NOTE: Code for this page was tested in Stata 12.
Below is a mixed model, where female is used to predict mathach, the model includes a random intercept, where the level 2 units are defined by the variable id.
xtmixed mathach female || id:
Performing EM optimization:
Performing gradient-based optimization:
Iteration 0: log restricted-likelihood = -23528.021
Iteration 1: log restricted-likelihood = -23528.021
Computing standard errors:
Mixed-effects REML regression Number of obs = 7185
Group variable: school Number of groups = 160
Obs per group: min = 14
avg = 44.9
max = 67
Wald chi2(1) = 62.83
Log restricted-likelihood = -23528.021 Prob > chi2 = 0.0000
------------------------------------------------------------------------------
mathach | Coef. Std. Err. z P>|z| [95% Conf. Interval]
-------------+----------------------------------------------------------------
female | -1.358992 .1714418 -7.93 0.000 -1.695012 -1.022972
_cons | 13.34494 .2546749 52.40 0.000 12.84579 13.8441
------------------------------------------------------------------------------
------------------------------------------------------------------------------
Random-effects Parameters | Estimate Std. Err. [95% Conf. Interval]

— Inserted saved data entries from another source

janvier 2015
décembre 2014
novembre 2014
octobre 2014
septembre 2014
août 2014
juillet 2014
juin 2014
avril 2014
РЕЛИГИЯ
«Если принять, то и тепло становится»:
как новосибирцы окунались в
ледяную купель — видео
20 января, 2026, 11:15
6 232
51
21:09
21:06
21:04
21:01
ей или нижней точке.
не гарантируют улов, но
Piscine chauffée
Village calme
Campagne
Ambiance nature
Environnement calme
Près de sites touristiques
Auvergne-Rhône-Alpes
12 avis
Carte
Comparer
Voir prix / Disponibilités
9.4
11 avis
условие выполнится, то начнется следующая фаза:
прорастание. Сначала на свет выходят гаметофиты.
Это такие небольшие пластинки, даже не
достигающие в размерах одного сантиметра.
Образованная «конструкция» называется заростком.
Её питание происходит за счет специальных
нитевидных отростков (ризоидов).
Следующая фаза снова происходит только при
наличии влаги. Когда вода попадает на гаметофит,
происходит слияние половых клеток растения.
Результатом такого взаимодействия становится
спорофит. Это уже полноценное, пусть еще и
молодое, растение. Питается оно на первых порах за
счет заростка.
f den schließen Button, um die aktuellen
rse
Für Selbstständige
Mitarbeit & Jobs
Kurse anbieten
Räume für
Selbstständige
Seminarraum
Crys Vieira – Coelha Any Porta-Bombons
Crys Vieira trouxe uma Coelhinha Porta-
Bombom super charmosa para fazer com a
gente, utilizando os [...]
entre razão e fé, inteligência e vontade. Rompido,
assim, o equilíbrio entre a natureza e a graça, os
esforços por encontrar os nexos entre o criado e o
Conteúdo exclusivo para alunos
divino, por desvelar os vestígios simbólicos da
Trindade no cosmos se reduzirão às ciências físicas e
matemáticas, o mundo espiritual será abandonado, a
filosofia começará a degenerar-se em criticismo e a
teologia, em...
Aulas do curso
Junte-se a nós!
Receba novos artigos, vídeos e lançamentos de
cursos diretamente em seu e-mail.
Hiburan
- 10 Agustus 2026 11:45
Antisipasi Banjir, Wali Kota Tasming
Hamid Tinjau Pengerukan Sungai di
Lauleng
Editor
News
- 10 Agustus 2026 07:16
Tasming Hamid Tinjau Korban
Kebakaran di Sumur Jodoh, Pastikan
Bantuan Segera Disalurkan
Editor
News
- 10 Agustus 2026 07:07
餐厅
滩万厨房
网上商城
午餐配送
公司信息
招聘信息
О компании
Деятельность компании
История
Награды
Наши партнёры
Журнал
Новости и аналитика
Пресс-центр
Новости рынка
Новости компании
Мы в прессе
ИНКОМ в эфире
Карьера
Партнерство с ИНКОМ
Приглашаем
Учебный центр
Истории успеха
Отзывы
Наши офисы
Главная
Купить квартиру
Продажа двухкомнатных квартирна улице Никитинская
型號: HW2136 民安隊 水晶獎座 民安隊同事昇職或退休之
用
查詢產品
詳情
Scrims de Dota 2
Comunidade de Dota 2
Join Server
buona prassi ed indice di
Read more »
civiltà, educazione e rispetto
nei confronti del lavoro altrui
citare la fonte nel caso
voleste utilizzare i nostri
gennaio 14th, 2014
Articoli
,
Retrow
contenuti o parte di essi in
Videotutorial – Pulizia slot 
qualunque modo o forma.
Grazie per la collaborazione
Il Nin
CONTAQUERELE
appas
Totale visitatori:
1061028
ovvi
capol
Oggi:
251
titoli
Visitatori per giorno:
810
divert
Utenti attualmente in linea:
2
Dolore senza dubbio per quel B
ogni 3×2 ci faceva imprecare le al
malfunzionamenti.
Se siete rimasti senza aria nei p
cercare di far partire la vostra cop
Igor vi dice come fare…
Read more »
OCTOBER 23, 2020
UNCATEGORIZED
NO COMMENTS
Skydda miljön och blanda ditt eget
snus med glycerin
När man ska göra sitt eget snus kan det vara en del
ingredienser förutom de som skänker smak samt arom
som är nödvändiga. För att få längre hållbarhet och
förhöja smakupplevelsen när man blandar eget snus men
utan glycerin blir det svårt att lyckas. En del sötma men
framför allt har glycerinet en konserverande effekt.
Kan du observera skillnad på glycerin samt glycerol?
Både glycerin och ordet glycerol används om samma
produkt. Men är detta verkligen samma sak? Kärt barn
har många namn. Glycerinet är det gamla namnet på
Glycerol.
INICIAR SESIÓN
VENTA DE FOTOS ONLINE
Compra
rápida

-----------------------------+------------------------------------------------
id: Identity |
sd(_cons) | 2.858072 .1798756 2.526399 3.233288
-----------------------------+------------------------------------------------
sd(Residual) | 6.232982 .0525962 6.130743 6.336926
------------------------------------------------------------------------------
LR test vs. linear regression: chibar2(01) = 938.95 Prob >= chibar2 = 0.0000
At the bottom of the output is the table that displays the estimates of the standard deviation of random effects (variances are shown if the var option is used). The standard deviation (SD) of the random intercept is displayed on the line beginning sd(_cons) and is estimated as 2.86 for this model. In addition to the estimate of the random intercept, the table includes the standard error of the estimate, and the 95% confidence interval (CI). You may notice that the lower bound for the CI is not equal to 2.858 – 1.96*.18 (= 2.506), the upper bound of the CI is also seemingly inconsistent with the output. Why isn’t the CI calculated in the usual way (i.e. b +/- 1.96*se)? The CI actually is calculated in the usual way, it’s just that the displayed values just aren’t the correct values to use to in the calculation.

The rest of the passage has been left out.